But where the plot struggles to make itself felt, the movie does impress with said action scenes, and several of the encounters with the Cranks are filmed with a sweat-inducing energy that makes what are essentially zombie attacks that much more inventive. It’s difficult enough to come up with a new look for any flesh-eaters, but the makeup and visual effects departments have done a great job here, and those that Thomas et al encounter in a ruined shopping mall are a terrific addition to the canon. It’s worth bearing in mind that this is still an adaptation of a YA novel, and the movie should be congratulated for keeping the darkness that is inherent in James Dashner’s novel (even if certain changes have been made in terms of the story).

TST - scene2

More troublesome is the night club sequence which slows down the movie in its attempt to remind viewers that Thomas has a shared past with WCKD (it also seems to have been included to further remind viewers that when it comes to narcotics they should Just Say No). T.S. Nowlin’s script hits an awkward stretch at this point, almost as if it couldn’t find a way forward unless Thomas found himself in even more jeopardy than before. And the subsequent “interrogation” of Marcus by Jorge sees the kind of strong-arm tactics used that doesn’t sit well with the idea that this is being carried out by one of the “good” guys (there’s only a token objection made to Jorge’s methods of information gathering).

Away from troubling notions of the means justifying the ends, the movie lacks a suitable hook for the audience to cling on to.

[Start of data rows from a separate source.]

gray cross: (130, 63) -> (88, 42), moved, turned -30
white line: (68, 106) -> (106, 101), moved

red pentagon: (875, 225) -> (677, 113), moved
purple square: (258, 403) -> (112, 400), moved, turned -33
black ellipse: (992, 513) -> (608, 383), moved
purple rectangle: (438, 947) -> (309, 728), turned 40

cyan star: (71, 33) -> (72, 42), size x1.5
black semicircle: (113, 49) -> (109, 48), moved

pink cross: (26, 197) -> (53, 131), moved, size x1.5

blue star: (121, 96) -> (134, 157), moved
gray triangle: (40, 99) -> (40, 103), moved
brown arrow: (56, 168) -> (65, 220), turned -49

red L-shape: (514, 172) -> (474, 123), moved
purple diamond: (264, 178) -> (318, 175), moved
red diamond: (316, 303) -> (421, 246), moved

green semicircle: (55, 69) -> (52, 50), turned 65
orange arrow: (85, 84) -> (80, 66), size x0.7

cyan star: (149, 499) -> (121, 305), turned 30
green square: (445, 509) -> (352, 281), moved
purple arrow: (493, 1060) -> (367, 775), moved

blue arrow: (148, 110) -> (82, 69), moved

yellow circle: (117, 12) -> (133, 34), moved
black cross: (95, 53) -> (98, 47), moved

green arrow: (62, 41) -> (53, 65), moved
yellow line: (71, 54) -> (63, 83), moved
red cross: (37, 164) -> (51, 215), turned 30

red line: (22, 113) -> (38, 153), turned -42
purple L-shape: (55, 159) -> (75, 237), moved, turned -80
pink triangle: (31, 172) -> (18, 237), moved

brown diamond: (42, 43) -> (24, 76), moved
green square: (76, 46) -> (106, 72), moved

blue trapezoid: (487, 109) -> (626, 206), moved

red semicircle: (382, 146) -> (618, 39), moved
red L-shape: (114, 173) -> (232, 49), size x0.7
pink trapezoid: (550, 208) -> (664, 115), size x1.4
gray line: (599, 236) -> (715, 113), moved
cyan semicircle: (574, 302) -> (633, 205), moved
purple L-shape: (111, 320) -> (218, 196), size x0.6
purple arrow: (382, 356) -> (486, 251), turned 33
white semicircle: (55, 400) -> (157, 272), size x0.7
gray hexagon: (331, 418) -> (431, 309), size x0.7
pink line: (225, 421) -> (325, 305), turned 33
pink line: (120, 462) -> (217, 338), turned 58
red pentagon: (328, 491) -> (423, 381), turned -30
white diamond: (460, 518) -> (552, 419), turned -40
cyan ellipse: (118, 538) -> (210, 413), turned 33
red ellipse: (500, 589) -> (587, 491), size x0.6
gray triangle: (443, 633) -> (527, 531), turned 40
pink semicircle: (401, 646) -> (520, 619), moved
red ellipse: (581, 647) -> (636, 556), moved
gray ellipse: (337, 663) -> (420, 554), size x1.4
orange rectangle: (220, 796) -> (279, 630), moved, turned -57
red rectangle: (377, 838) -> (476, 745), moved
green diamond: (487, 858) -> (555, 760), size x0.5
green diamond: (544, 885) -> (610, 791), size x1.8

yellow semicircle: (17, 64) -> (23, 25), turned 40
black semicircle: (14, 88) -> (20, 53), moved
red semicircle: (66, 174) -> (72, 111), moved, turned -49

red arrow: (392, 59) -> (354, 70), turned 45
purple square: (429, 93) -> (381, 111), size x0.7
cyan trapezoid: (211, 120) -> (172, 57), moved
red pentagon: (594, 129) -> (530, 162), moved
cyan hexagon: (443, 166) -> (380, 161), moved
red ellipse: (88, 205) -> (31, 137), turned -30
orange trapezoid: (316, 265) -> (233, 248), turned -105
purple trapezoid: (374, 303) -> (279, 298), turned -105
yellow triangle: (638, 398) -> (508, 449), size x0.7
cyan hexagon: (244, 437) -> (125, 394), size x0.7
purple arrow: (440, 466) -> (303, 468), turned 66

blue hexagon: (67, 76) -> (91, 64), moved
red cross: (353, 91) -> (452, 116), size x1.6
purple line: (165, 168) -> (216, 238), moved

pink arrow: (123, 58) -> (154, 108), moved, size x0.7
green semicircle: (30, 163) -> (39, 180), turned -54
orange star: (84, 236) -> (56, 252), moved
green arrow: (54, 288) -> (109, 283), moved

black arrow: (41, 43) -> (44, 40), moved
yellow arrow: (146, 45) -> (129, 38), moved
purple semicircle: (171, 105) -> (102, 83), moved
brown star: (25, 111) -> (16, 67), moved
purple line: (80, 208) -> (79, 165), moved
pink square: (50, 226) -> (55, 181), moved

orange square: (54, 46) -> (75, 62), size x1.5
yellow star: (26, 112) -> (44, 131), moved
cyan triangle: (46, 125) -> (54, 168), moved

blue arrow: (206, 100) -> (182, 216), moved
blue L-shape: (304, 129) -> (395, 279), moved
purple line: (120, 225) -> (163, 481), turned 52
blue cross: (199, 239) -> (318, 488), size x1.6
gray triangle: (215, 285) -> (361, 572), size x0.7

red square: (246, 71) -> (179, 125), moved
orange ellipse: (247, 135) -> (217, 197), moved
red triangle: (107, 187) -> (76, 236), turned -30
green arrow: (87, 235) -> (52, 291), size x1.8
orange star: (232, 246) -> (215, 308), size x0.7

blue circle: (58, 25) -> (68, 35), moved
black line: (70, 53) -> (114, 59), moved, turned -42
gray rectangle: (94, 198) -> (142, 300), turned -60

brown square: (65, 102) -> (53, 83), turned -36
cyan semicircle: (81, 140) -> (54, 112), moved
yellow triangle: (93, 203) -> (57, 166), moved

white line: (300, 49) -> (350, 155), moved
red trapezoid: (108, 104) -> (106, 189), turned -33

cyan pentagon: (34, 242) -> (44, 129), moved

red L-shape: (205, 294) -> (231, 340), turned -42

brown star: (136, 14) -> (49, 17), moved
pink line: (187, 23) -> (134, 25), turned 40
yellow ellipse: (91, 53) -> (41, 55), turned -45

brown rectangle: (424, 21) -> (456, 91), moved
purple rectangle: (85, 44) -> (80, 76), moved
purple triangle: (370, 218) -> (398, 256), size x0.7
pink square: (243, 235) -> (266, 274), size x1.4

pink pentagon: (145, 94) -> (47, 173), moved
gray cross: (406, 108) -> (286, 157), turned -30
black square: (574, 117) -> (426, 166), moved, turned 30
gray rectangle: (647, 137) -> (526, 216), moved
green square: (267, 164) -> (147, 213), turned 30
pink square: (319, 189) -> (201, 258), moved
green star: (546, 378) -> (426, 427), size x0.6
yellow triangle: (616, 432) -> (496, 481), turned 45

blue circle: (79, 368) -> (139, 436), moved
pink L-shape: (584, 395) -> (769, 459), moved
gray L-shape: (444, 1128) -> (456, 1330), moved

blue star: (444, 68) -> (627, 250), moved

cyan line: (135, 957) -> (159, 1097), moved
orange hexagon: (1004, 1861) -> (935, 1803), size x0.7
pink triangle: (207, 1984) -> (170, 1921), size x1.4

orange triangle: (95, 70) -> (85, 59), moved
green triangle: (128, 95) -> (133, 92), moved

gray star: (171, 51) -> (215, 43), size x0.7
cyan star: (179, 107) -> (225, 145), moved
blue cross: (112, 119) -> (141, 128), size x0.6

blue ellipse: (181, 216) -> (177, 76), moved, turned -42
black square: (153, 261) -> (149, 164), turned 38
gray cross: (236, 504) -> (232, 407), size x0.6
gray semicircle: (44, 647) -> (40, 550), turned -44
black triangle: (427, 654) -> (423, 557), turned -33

With the movie’s raison d’etre being to set up the final movie (no two-parter, thankfully), returning director Wes Ball can do little except keep things ticking over until next time. That he does this with a certain amount of conviction is evident enough, but it doesn’t help with a number of scenes that prove listless and ineffective, and there’s too much repetition as the characters move from one new introduction to yet another. This also leaves new cast members such as Pepper and Lili Taylor failing to make an impact, an oversight that points once more to the problems of trying to cram so much into a movie that runs for over two hours and lacks an overall focus.

Rating: 6/10 – although it moves (for the most part) with alacrity, The Scorch Trials isn’t as rewarding as The Maze Runner, and tries its best to make up for this by putting all its efforts into making its action scenes as thrilling as possible; in between times though, some viewers may be wondering why so much has been included and why so very little of it builds upon what’s gone before.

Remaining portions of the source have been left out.